Actions speak louder than words.
Seventeen school students and their teachers have been shot dead.
But it’s okay, because the President, politicians, and government policymakers are sending out their ‘thoughts and prayers’.
Extending his “prayers and condolences to the families of the victims”, Trump tweeted on Wednesday afternoon that “no child, teacher or anyone else should ever feel unsafe in an American school,” in a response which was echoed by numerous politicians in the hours following the most recent, horrific school shooting in Florida.
But thoughts and prayers don’t prevent school shootings. Sending condolences in the face of a society drenched in gun culture rings out more like a sick joke, and is all the more disrespectful when the person expressing those sentiments does nothing to prevent gun violence in America. And it’s not new.
The half-assed, meaningless responses pouring out from those in power are all part of the routine which has become sickeningly familiar following mass shootings in this country.
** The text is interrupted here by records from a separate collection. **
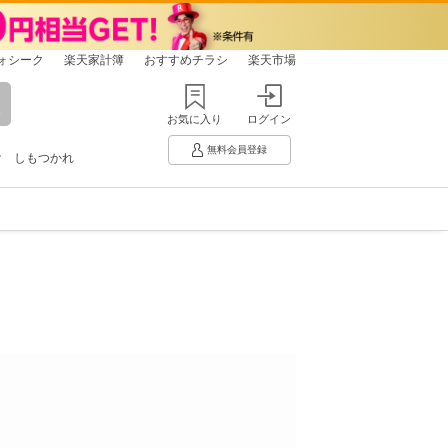
ォシーク
楽天家計簿
おすすめチラシ
楽天市場
お気に入り
ログイン
無料会員登録
け
しもつかれ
This time, a former student arrived at the Marjory Stoneman Douglas High School in Florida just before the school day ended and opened fire on students and teachers with a semi-automatic weapon. Three people were killed outside the school building, and the rest were gunned down inside, as the other pupils hid in classrooms, calling and texting their parents with messages filled with fear and love.
— Chabeli Herrera (@ChabeliH) February 15, 2018
The scourge of school shooting after school shooting which plagues the United States continues, with this attack marking the 18th school shooting of 2018. And it’s only mid-February.
And, the aftermath of the Florida shooting is playing out exactly the same way as all the others. The news has broken, the footage of kids fleeing the school has been looping on television screens for 24 hours. Details have begun to emerge about the shooter, their life, mental state and how they came into possession of the weapon they used to take innocent lives. And now, the inevitable barrage of ‘thoughts and prayers’ have flooded in, soon to be followed by arguments about gun laws and mental health and how one or the other is to blame for the tragedy.
The media coverage will subside after a few days. Parents will bury their children, and those affected will start their new lives grappling with unimaginable grief, shock, and pain. The country will move on – until the next news story flickers onto our screens. And there will, absolutely, be a next time. Even though Trump says that no student should feel unsafe in their school, the reality is, they absolutely should, because schools are exceptionally dangerous places to be right now.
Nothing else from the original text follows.